Zorg voor een knusse, relatief stille, uitnodigende hoek.

Je biedt er op een open rek een gevarieerd aanbod aan:

  • Kwalitatief aanbod aan gekochte boeken:
    Enkele prentenboeken (eenvoudige, realistische verhalen die sterk aansluiten bij de leefwereld van de kleuters). De boekjes zijn van karton of plastic, maar er zijn ook andere.
    Enkele boeken kunnen aan het belangstellingscentrum aangepast zijn, maar dit is zeker niet voor alle boeken nodig, vermits vooral boeken over alledaagse dingen herkenbaar zijn.
    Kijkboeken met eenvoudige prenten.
  • Zelfgemaakte boeken:
    Zelfgemaakte boeken met eenvoudige prenten
    Eventueel tijdschriften of catalogi en folders, …
    Fotoalbums: een goed idee is om een fotoalbum te maken met foto’s van de gezinnen van de kleuters. Deze foto’s kunnen troost bieden aan de kleuter bij moeilijke momenten én het is een middel om kleuters te laten kennismaken met elkaars gezinnen en leefsituaties (omgaan met diversiteit).

we bieden ontwikkelkansen

Door in boekjes te kijken, komen de kleuters in contact met de schriftelijke taal. Naargelang de inhoud van de boekjes en verhalen, zullen ook andere ontwikkelvelden worden aangesproken.

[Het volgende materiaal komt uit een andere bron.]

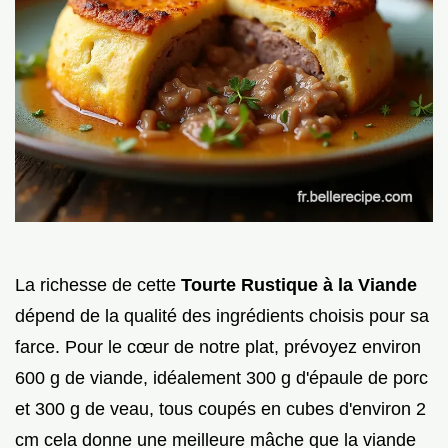
La richesse de cette
Tourte Rustique à la Viande
dépend de la qualité des ingrédients choisis pour sa
farce. Pour le cœur de notre plat, prévoyez environ
600 g de viande, idéalement 300 g d'épaule de porc
et 300 g de veau, tous coupés en cubes d'environ 2
cm cela donne une meilleure mâche que la viande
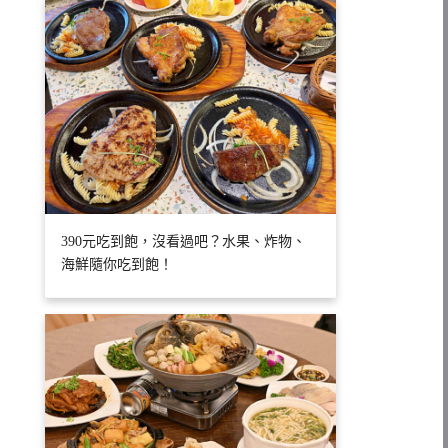
390元吃到飽，沒看過吧？水果、炸物、
海鮮隨你吃到飽！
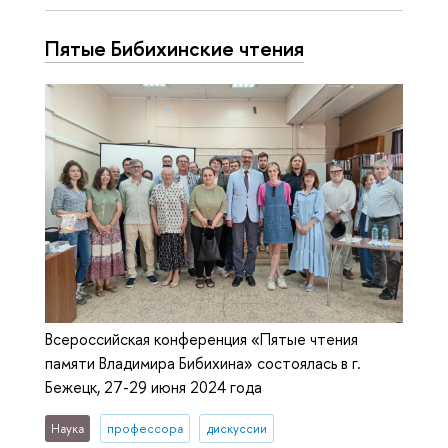
Пятые Бибихинские чтения
Всероссийская конференция «Пятые чтения
памяти Владимира Бибихина» состоялась в г.
Бежецк, 27-29 июня 2024 года
Наука
профессора
дискуссии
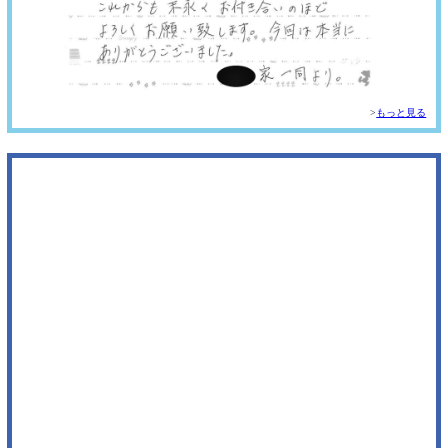
もっと見る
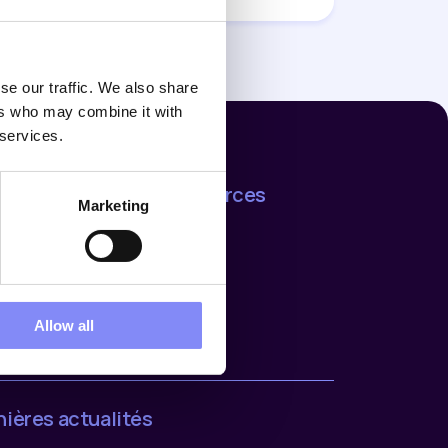
se our traffic. We also share
ers who may combine it with
 services.
reprise
Ressources
Marketing
t us
Support
rences
Blog
ers
act us
ers
Allow all
nières actualités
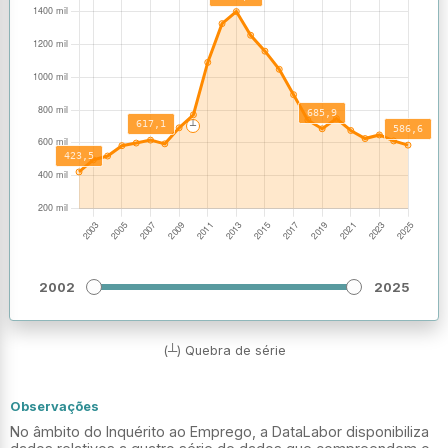
2002
2025
(┴) Quebra de série
Observações
No âmbito do Inquérito ao Emprego, a DataLabor disponibiliza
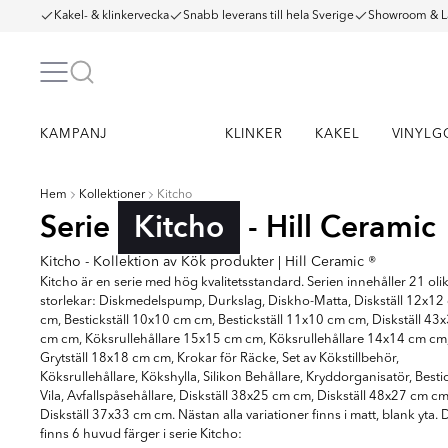
Kakel- & klinkervecka
Snabb leverans till hela Sverige
Showroom & L
KAMPANJ
KLINKER
KAKEL
VINYLG
Hem
Kollektioner
Kitcho
Serie
Kitcho
- Hill Ceramic
Kitcho - Kollektion av Kök produkter | Hill Ceramic ®
Kitcho är en serie med hög kvalitetsstandard. Serien innehåller 21 oli
storlekar: Diskmedelspump, Durkslag, Diskho-Matta, Diskställ 12x12
cm, Bestickställ 10x10 cm cm, Bestickställ 11x10 cm cm, Diskställ 43
cm cm, Köksrullehållare 15x15 cm cm, Köksrullehållare 14x14 cm cm
Grytställ 18x18 cm cm, Krokar för Räcke, Set av Kökstillbehör,
Köksrullehållare, Kökshylla, Silikon Behållare, Kryddorganisatör, Besti
Vila, Avfallspåsehållare, Diskställ 38x25 cm cm, Diskställ 48x27 cm cm
Diskställ 37x33 cm cm. Nästan alla variationer finns i matt, blank yta. 
finns 6 huvud färger i serie Kitcho:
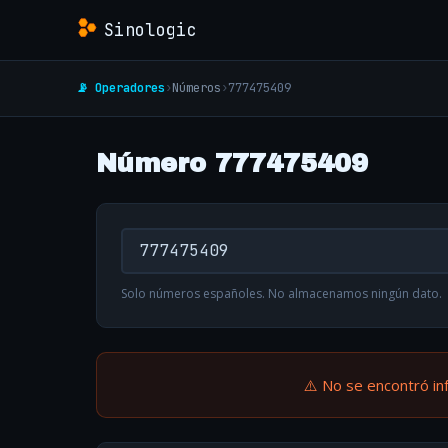
Sinologic
📡 Operadores
›
Números
›
777475409
Número 777475409
Solo números españoles. No almacenamos ningún dato.
⚠️ No se encontró in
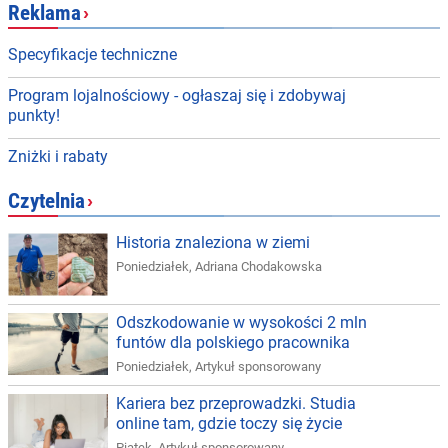
Reklama
›
Specyfikacje techniczne
Program lojalnościowy - ogłaszaj się i zdobywaj
punkty!
Zniżki i rabaty
Czytelnia
›
Historia znaleziona w ziemi
Poniedziałek
,
Adriana Chodakowska
Odszkodowanie w wysokości 2 mln
funtów dla polskiego pracownika
Poniedziałek
,
Artykuł sponsorowany
Kariera bez przeprowadzki. Studia
online tam, gdzie toczy się życie
Piątek
,
Artykuł sponsorowany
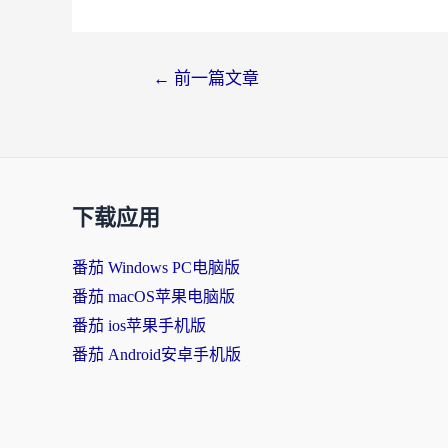
←
前一篇文章
下载应用
番茄 Windows PC电脑版
番茄 macOS苹果电脑版
番茄 ios苹果手机版
番茄 Android安卓手机版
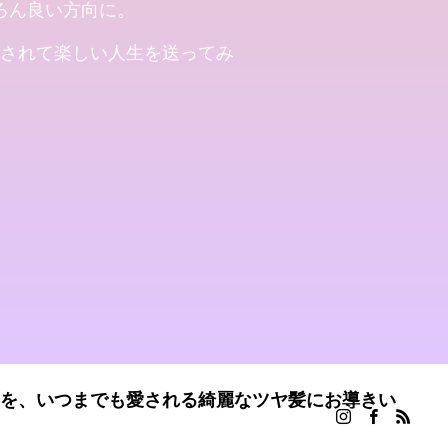
ろん良い方向に。
されて楽しい人生を送ってみ
募集いたします
を、いつまでも愛される綺麗なツヤ髪にお導きい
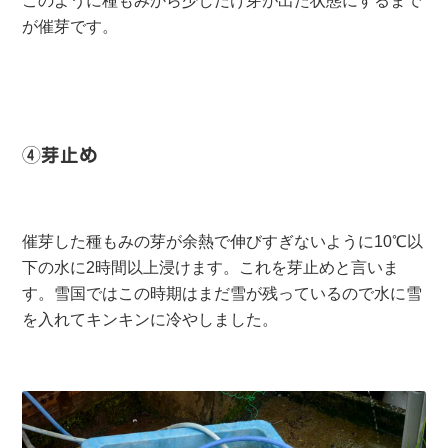
このように種もみから少しだけ芽が出た状態にするまで
が催芽です。
④芽止め
催芽した種もみの芽が余熱で伸びすぎないように10℃以
下の水に2時間以上浸けます。これを芽止めと言いま
す。雪国ではこの時期はまだ雪が残っているので水に雪
を入れてキンキンに冷やしました。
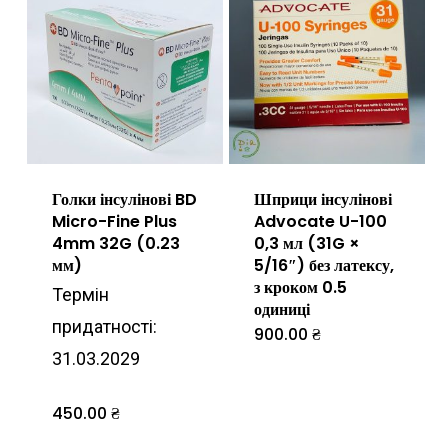
Голки інсулінові BD
Шприци інсулінові
Micro-Fine Plus
Advocate U-100
4mm 32G (0.23
0,3 мл (31G ×
мм)
5/16″) без латексу,
з кроком 0.5
Термін
одиниці
придатності:
900.00
₴
31.03.2029
450.00
₴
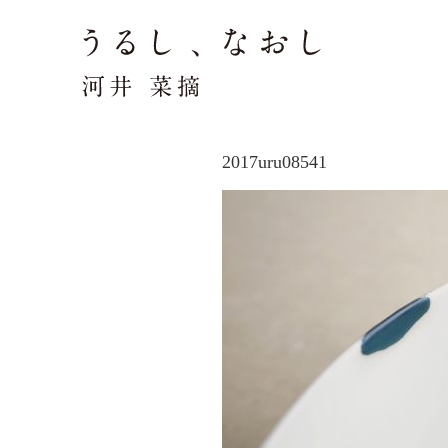
2017uru08541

Kleuters leren zich inleven in de verhalen, verkennen voor hen nieuwe situaties en standpunten.

TOsn1    Een schriftelijke boodschap verwerken

SEiv1      Zich inleven in anderen, andere standpunten en situaties, zonder de eigen identiteit te verliezen

groeien in lezen

Peuters worden aangesproken door eenvoudige, realistische verhalen en prenten. De inhoud moet bij hun dagelijkse leefwereld aansluiten (egocentrisme). De prenten zijn duidelijk en eenvoudig, bevatten best nog niet veel details (globale waarneming).

De peuter zal zelf nog niet echt het verhaal navertellen, maar wel benoemen wat op de prenten staat, of wat opvalt op de prent.

Begeleiding van de leerkracht

Leer de kleuters zorgzaam omgaan met boeken.

Observeer het spel van de peuter. Kies die soort impulsen die aansluiten bij de behoeften van de peuter.

Oriënteer de peuters op het spel. Dit kan je doen door het materiaal te tonen en te demonstreren wat je ermee kan doen.

Impuls verdiepen:

Je kan het spel van de peuters regisseren (bv. “Er is nog een mooi boekje over beertjes. Ik zal het je geven, dan kan je daar eens in kijken.”).

Je kan eens met enkele peuters in de hoek plaatsnemen en een verhaaltje voorlezen. Je kan samen kijken in de boekjes. Je stelt daarbij vragen, je laat de peuters zelf vertellen.

Impuls toevoegen van nieuwe handelingsmogelijkheden:

Je kan de peuter gaandeweg vertrouwd maken met nieuwe woordenschat rond de materialen en het spel. Door vragen te stellen in het spel stimuleer je de peuter om zelf te praten, de woordenschat te gebruiken, zinnen te vormen.